Scrabble players know that the word “capitalism” is worth 16 points. That word has a higher value than “socialism,” which gives a player just 13 points. So, in the made-up universe of word games, capitalism beats socialism. Unfortunately, when it comes to the U.S. presidential election, we saw the opposite word win out.
Now, if you don’t believe that philosophical concepts such as capitalism and socialism really had anything to do with this election, then I refer you to the Merriam-Webster’s most looked-up words of 2012.

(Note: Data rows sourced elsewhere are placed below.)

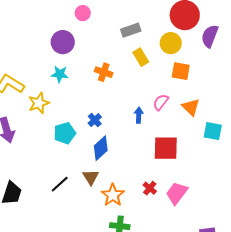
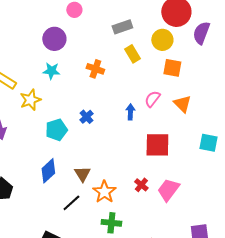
cyan square: (213, 131) -> (208, 143), moved
blue diamond: (101, 148) -> (48, 171), moved
black line: (60, 184) -> (71, 203), moved

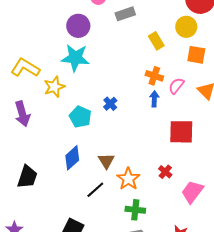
gray rectangle: (122, 27) -> (125, 14), moved
orange cross: (95, 69) -> (154, 76), moved
cyan star: (51, 71) -> (75, 58), size x1.6
cyan pentagon: (56, 130) -> (80, 117), turned -30
pink trapezoid: (168, 190) -> (192, 192), moved

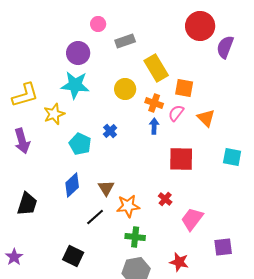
yellow circle: (186, 27) -> (125, 89), moved
yellow rectangle: (156, 41) -> (156, 68), size x1.5
orange square: (196, 55) -> (184, 88), moved
yellow L-shape: (25, 68) -> (25, 95), turned 132
orange star: (128, 179) -> (128, 206), turned 30

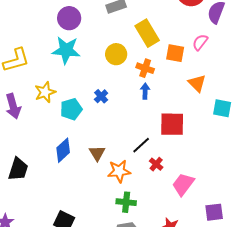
pink semicircle: (176, 113) -> (200, 42), moved
yellow star: (54, 114) -> (45, 92), moved
cyan pentagon: (80, 144) -> (71, 109), turned 30
cyan square: (232, 157) -> (222, 108), moved
black line: (95, 217) -> (141, 145), moved

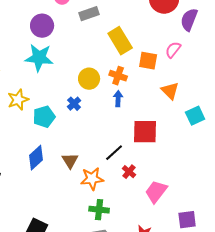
yellow circle: (116, 54) -> (89, 79), moved
cyan square: (222, 108) -> (195, 116), turned -36

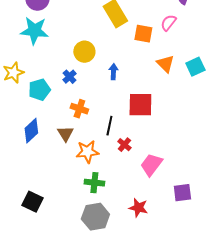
orange cross: (118, 76) -> (79, 109), moved
cyan square: (195, 116) -> (195, 67), moved
black line: (114, 153) -> (109, 126), turned -36

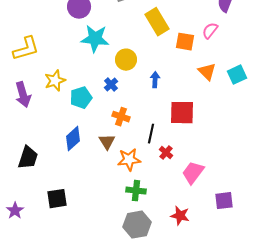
cyan star: (34, 31) -> (95, 39), moved
black square: (32, 202) -> (57, 199), moved, turned -35

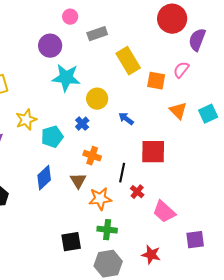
blue arrow: (155, 80) -> (126, 119), turned -56
pink trapezoid: (193, 173) -> (164, 212), turned -85
black square: (57, 199) -> (71, 242), moved

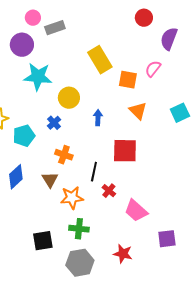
pink circle: (70, 17) -> (33, 18), moved
red circle: (172, 19) -> (144, 18), size x0.6
gray rectangle: (97, 34) -> (55, 28), moved
orange triangle: (178, 111) -> (138, 111), moved
blue arrow: (126, 119) -> (98, 118), turned 56

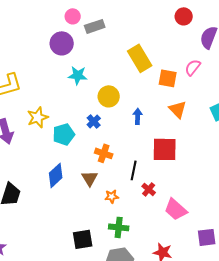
cyan star: (38, 77) -> (78, 75), size x0.7
orange star: (72, 198) -> (112, 196), size x0.6

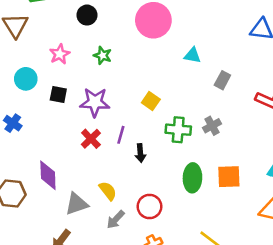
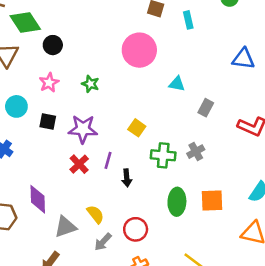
black circle: (87, 15) -> (53, 45), moved

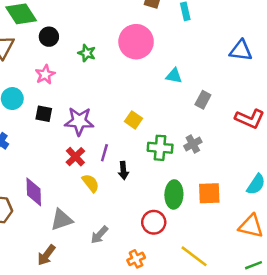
green star: (90, 84) -> (87, 53), moved
yellow semicircle: (95, 214) -> (91, 183), moved
red circle: (136, 229) -> (154, 222), moved

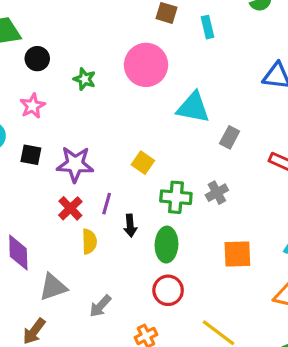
cyan triangle: (174, 76) -> (193, 107), size x1.6
yellow semicircle: (91, 183) -> (89, 241), turned 36
green ellipse: (174, 194) -> (166, 245), moved

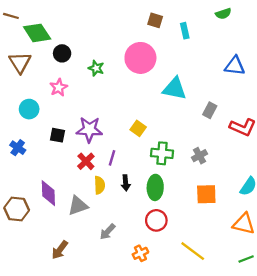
gray rectangle: (230, 137) -> (210, 110), moved
black square: (31, 155) -> (58, 135), moved
gray cross: (217, 193) -> (200, 156), moved
black arrow: (130, 226) -> (126, 183), moved
gray triangle: (53, 287) -> (78, 206), moved

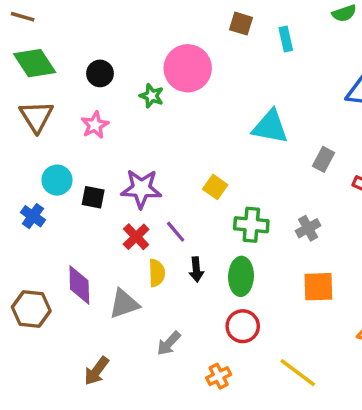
green diamond: (37, 33) -> (35, 63), moved
pink circle: (140, 58) -> (188, 68), moved
brown triangle: (20, 62) -> (36, 116), moved
cyan circle: (29, 109) -> (57, 180), moved
purple line: (112, 158) -> (176, 232), turned -56

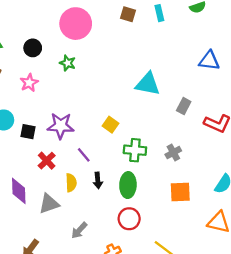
cyan rectangle: (286, 39) -> (159, 13), moved
pink circle: (188, 68) -> (76, 24), moved
red cross: (136, 237) -> (47, 161), moved

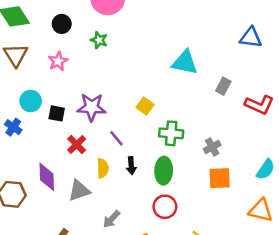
gray cross: (173, 153) -> (212, 147), moved

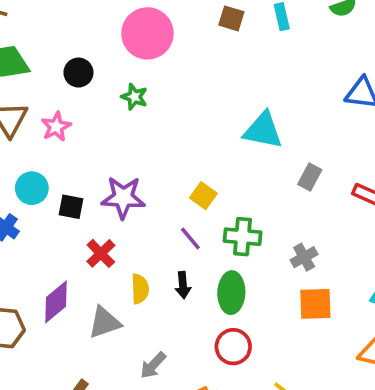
pink star: (58, 61) -> (56, 127), moved
gray rectangle: (223, 86) -> (310, 177), moved
purple line: (116, 138) -> (190, 239), moved
purple diamond: (47, 177) -> (56, 302), turned 52

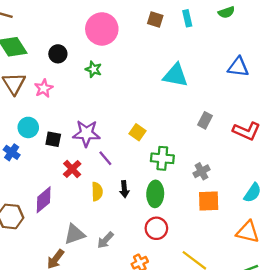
cyan triangle: (263, 130) -> (175, 75), moved
purple line: (190, 239) -> (105, 158), moved
gray triangle: (105, 322) -> (75, 234), moved

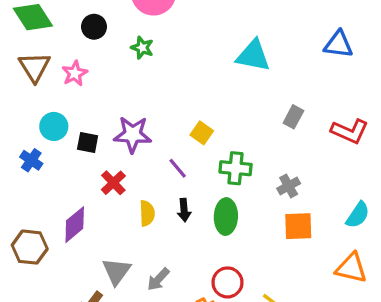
purple line: (105, 158) -> (178, 168), moved
red circle: (156, 228) -> (227, 282), moved
gray triangle: (75, 234) -> (117, 271), turned -35

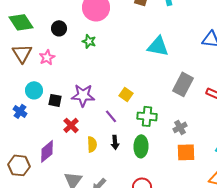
gray rectangle: (293, 117) -> (183, 84), size x1.6

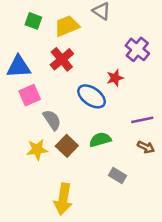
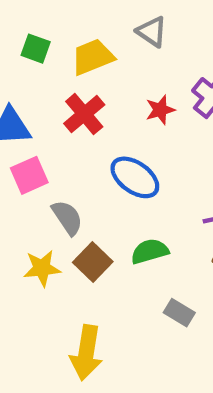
red star: (115, 78) -> (160, 110), moved

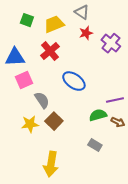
red star: (160, 110) -> (86, 33), moved
green semicircle: (150, 251) -> (98, 115), moved

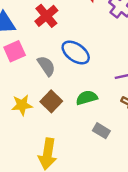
gray semicircle: (42, 100) -> (46, 66), moved
green semicircle: (98, 115) -> (87, 98), moved

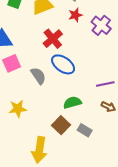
red cross: (46, 16) -> (53, 39), moved
brown square: (51, 101) -> (61, 125), moved

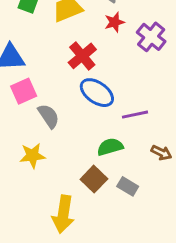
gray semicircle: (38, 76) -> (49, 116), moved
purple line: (105, 84) -> (135, 115), moved

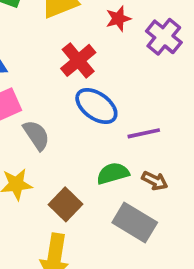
brown arrow: (161, 153) -> (155, 181), moved
brown square: (94, 179) -> (65, 204), moved
gray rectangle: (128, 186) -> (135, 223), size x1.6

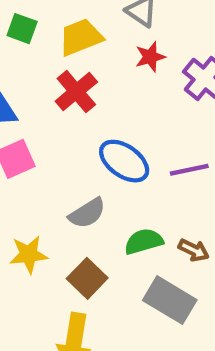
red cross: (78, 60) -> (76, 92), moved
purple line: (144, 133) -> (189, 170), moved
gray semicircle: (36, 135) -> (87, 213), moved, turned 92

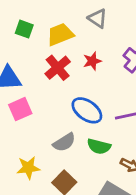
red star: (150, 57) -> (92, 61), moved
green semicircle: (144, 241) -> (99, 146), moved, turned -150

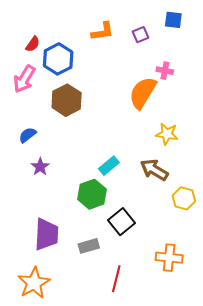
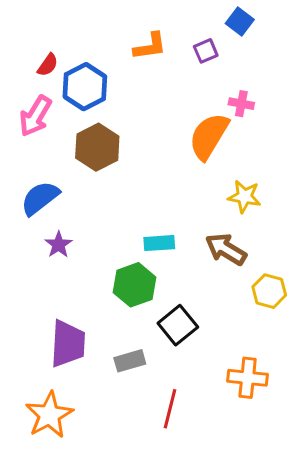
blue square: (173, 20) -> (240, 22), moved, turned 30
blue semicircle: (27, 135) -> (40, 198), size x1.5
cyan rectangle: (109, 166) -> (159, 243), turned 36

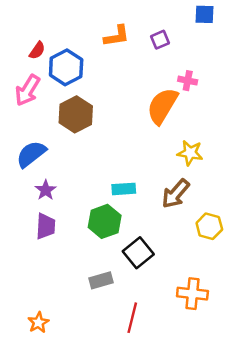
blue square: (240, 22) -> (204, 14), moved, turned -35
brown arrow: (226, 249) -> (176, 194), turned -80
purple trapezoid: (68, 344) -> (46, 226), moved, size x0.7
orange star: (49, 415) -> (38, 323), size x0.6

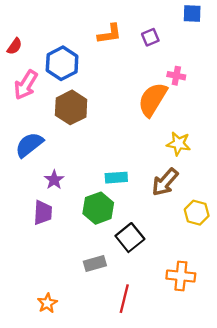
red semicircle: (37, 50) -> (15, 46), moved
purple star: (46, 190) -> (54, 180), moved
orange star: (38, 323) -> (47, 303), moved

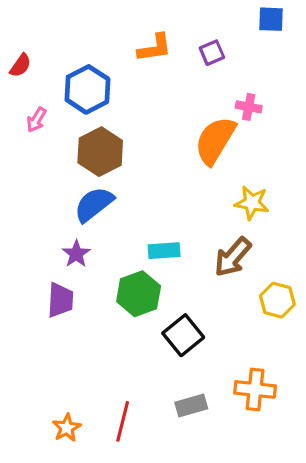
pink arrow: (26, 85) -> (36, 120), size x0.6
blue semicircle: (29, 145) -> (94, 204), moved
gray rectangle: (95, 264) -> (191, 405), moved
red line: (124, 299) -> (123, 421), moved

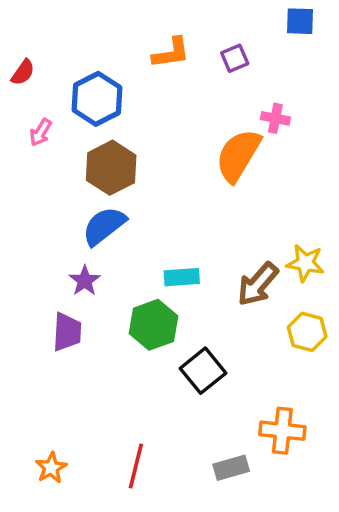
yellow star: (252, 203) -> (305, 263), moved
gray rectangle: (191, 405) -> (231, 468), moved
orange star: (67, 428) -> (51, 468), moved

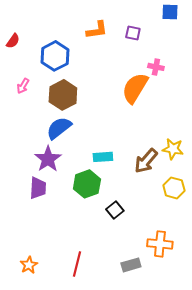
purple square: (235, 58) -> (133, 33), turned 35
pink arrow: (41, 132) -> (23, 86), moved
purple star: (85, 281) -> (48, 159), size x1.5
black square: (203, 371) -> (115, 210), size x0.7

That’s right, capitalism and socialism were the two most looked-up terms in 2012, according to the dictionary site. In fact, traffic for the unlikely pair on the company’s website about doubled this year from the year before. According to an Associated Press article, the intensified health- care debate last summer and, of course, the run up to the presidential election helped generate interest in the words.
In the AP article, Merriam-Webster’s editor at large, Peter Sokolowski, said, “They’re [capitalism and socialism] words that sort of encapsulate the zeitgeist. They’re words that are in the national conversation.” Sokolowski added, “The thing about an election year is it generates a huge amount of very specific interest.”
Ah, yes, interest in which direction the country will go next.
Here I think the popularity of the words capitalism and socialism prove what advocates of both sides already knew; namely, that the lofty concepts and the policies that come with those concepts do, in fact, matter to the electorate. Moreover, the increased search for both terms as a pair means that the conflict between the two ideas couldn’t be any clearer.
So ask yourself, are we likely to see a march toward more freedom, greater wealth creation and higher standard of living that capitalism has provided, or will we get a harsh slog down the road of more restriction, more confiscatory taxation and a European-style welfare state as a result of the latest election?
The answer is painfully obvious.
Unfortunately, this isn’t Scrabble, and capitalism did not win this game. Sadly, unlike Scrabble, the fate of a free society is no game. Hopefully the U.S. electorate realizes this before “it’s game over, America.”